IF someone had been visiting Malaysia for the first time in the last two or three weeks, we wouldn’t blame them for thinking Malaysia is the kidnap capital of the world.
The social media rumour mill was extra hyper with stories about kidnappings in many states beginning, as far as we can see, with a tale of a primary school student narrowly escaping being kidnapped, complete with a picture of the white panel van allegedly involved.
It was a hoax.
To be exact, it was a story started by a scared girl who was worried by social media stories about kids being kidnapped for organ harvesting and wanted the police to take action.
It turns out the girl unwittingly became part of an experiment in how Malaysians respond to fake news.
And results are really bad, because how we responded was by circulating even more fake news about attempted kidnappings.
There was the story about two students narrowly escaping a kidnap attempt in Gua Musang, Kelantan; another of someone in a heavily tinted vehicle trying to make off with children in Termeloh, Pahang; then there was the video showing a student escaping kidnappers in Pasir Gudang, Johor; and reports of three students from two different families almost being taken from in front of their primary school in Gombak, Selangor.

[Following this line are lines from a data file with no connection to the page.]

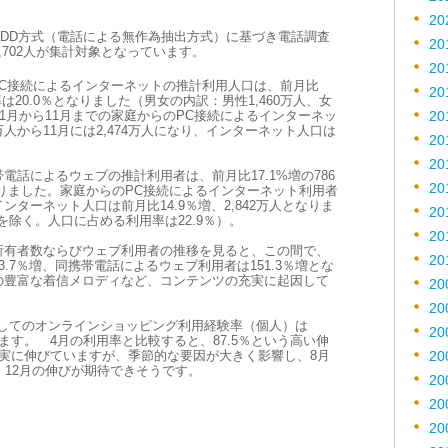
20
DD方式（電話による無作為抽出方式）に基づき電話調査
20
8,702人が集計対象となっています。
20
PC接続によるインターネットの推計利用人口は、前月比
20
率は20.0％となりました（男女の内訳：男性1,460万人、女
年の1月から11月までの家庭からのPC接続によるインターネッ
20
万人から11月には2,474万人になり、インターネット人口は
20
20
話によるウェブの推計利用者は、前月比17.1%増の786
20
なりました。家庭からのPC接続によるインターネット利用者
ターネット人口は前月比14.9％増、2,842万人となりま
20
除く。人口に占める利用率は22.9％）。
20
所有者数ならびウェブ利用者の推移を見ると、この間で、
20
.7％増、同携帯電話によるウェブ利用者は151.3％増とな
の豊富な着信メロディなど、コンテンツの充実に起因して
20
20
用してのオンラインショッピング利用経験率（個人）は
20
ります。 4月の利用率と比較すると、87.5％という高い伸
実に伸びていますが、季節的な要因が大きく影響し、8月
20
。12月の伸びが期待できそうです。
20
20
20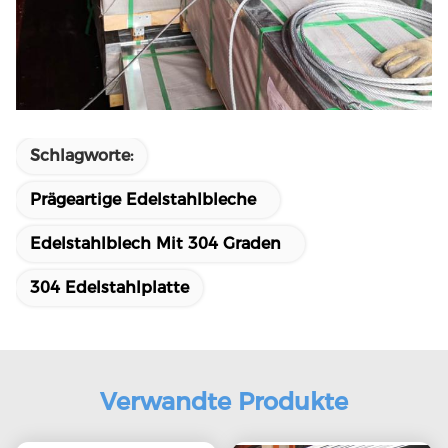
Schlagworte:
Prägeartige Edelstahlbleche
Edelstahlblech Mit 304 Graden
304 Edelstahlplatte
Verwandte Produkte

All of them bogus. Each one debunked by the police.
The “news” and videos about organ harvesting that frightened that girl in Ipoh is, according to Bukit Aman corporate communications head Asst Comm A. Skandaguru, from 2017 and were probably being reshared in light of the surge in supposed kidnap incidents.
And it’s not just Malaysia that went slightly mad in these last few weeks: the whole world was taken up with stories of an attempted military coup in China that had President Xi Jinping under house arrest – complete with video footage of columns of military vehicles, some 80km long, heading to Beijing going viral on social media.
Turns out it was cooked up by an anti-China group.
The one-minute video clip on Instagram and Facebook of a suicide bombing that purportedly happened in France? Took place in Syria, some 4,000km away – and it wasn’t a terrorist suicide bombing but a family dispute.
Fake news isn’t anything new, such stories have been around almost as long as messaging apps and social media have.
So why haven’t Malaysians – and the whole world, really – still not learned not to react and to verify before hitting forward?
People were repeatedly forwarding these messages without thinking, without even doing a simple Google check.
In some cases, the “news” had been circulated repeatedly for years but continued to make the rounds, taking everyone by hook, line and sinker.
We simply must become smarter about how we use the Internet and social media. All the technological advances will come to naught if we can’t do something as simple as checking something before forwarding it.
Maybe even call us, the local mainstream media, if you’re not sure. Journalists know how to authenticate news properly and don’t depend on dubious blog sites, unknown Twitter handles or Facebook posts from nowhere.
“Trustworthy journalism is news and information that is accountable, accurate, fair, and produced in line with journalism’s highest ethical standards”, as one journalist points out in a World News Day article (“Journalists must explain our work to our readers”, The Star, Sept 28; online at bit.ly/star_newsday).
Or even, as we said, just do a Google search. Please.
After all, the cops have enough work to do dealing with real crime without having to take time and resources to debunk fake news.